Joel M Ngugi
This course is an interdisciplinary approach to understanding the complexities inherent in efforts to simultaneously improve health and human rights in the context of the unique economic, social, political and cultural transformations (and upheavals) occurring in the Greater Horn of Africa. It will examine the multiplicity of social, economic, cultural, legal, and political factors which affect the health and well-being of individuals and societies, and interrogate working models of approaches to favorably alter them. The course will examine ways in which public health professionals, lawyers, development agencies, anthropologists, social workers, and others have theorized about social and economic change, and the history and ethical implications of their practical engagement with development intervention to improve health standards for populations in the Greater Horn of Africa. Through interdisciplinary studies, the course will seek to demonstrate the links between economic, sociological, social, historical, and political processes, changing identities and development intervention. It will examine concrete social problems in developing countries such as public health management, access to health care, women’s property rights, trade and economic development policies, the effects of armed conflicts and environmental degradation, the role of human rights, and the role of the state and regulation.
Student learning goals
1. Identify the key principles articulated in the Universal Declaration of Human Rights and the International Treaties on Human Rights related to health and human rights.
2. Analyze the inter-sectionality of the cultural, economic, social, political, ethical, ecological, and legal challenges that face the goal of ensuring the attainment of the highest possible standards of health to individuals in the Greater Horn of Africa.
3. Describe the health implications of “globalization” and discuss the relationship between economic development and the right to health.
4. Describe and assess the impact of using various social transformation tools and perspectives in designing and implementing programs and policies aimed at improving health and human rights.

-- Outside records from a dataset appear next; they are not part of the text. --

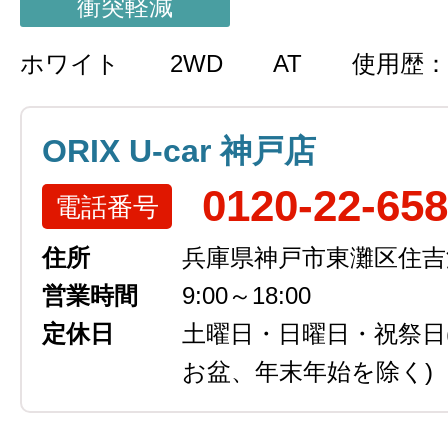
衝突軽減
ホワイト
2WD
AT
使用歴：
ORIX U-car 神戸店
0120-22-65
電話番号
住所
兵庫県神戸市東灘区住吉浜
営業時間
9:00～18:00
定休日
土曜日・日曜日・祝祭日
お盆、年末年始を除く)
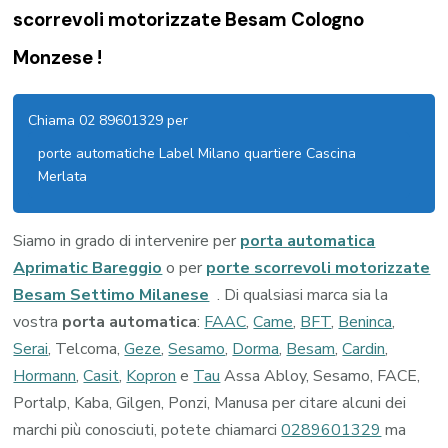
scorrevoli motorizzate Besam Cologno
Monzese !
Chiama 02 89601329 per
porte automatiche Label Milano quartiere Cascina
Merlata
Siamo in grado di intervenire per
porta automatica
Aprimatic Bareggio
o per
porte scorrevoli motorizzate
Besam Settimo Milanese
. Di qualsiasi marca sia la
vostra
porta automatica
:
FAAC
,
Came
,
BFT
,
Beninca
,
Serai
, Telcoma,
Geze
,
Sesamo
,
Dorma
,
Besam
,
Cardin
,
Hormann
,
Casit
,
Kopron
e
Tau
Assa Abloy, Sesamo, FACE,
Portalp, Kaba, Gilgen, Ponzi, Manusa per citare alcuni dei
marchi più conosciuti, potete chiamarci
0289601329
ma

5. Summarize the various cycles of development interventions in the various countries in the Greater Horn of Africa, and their impact on health.
6. Demonstrate skills in critical analysis of complex beliefs, values, legal, ethical and pragmatic principles to difficult and controversial issues at the heart of health outcomes in the contexts of justice, poverty, and knowledge.
General method of instruction
Class time will include presentations by faculty and invited lecturers with an opportunity for student response and discussion, small and large group discussion of the issues and methodology presented. Students and faculty will explore the opportunities and challenges of viewing health related issues from the perspectives of each discipline. The primary goal of the course is to train the students to think of the challenges of “development” and social transformation in an inter-disciplinary manner; as complex societal problems for which there is no structural recipe such as a “rule of law” infusion or introduction of a “correct” model of health policy making.
Class assignments and grading
The final grade will be based upon a mid-term exam (for undergraduate students), class participation, and a final paper (or Research Paper Option for Graduate Students.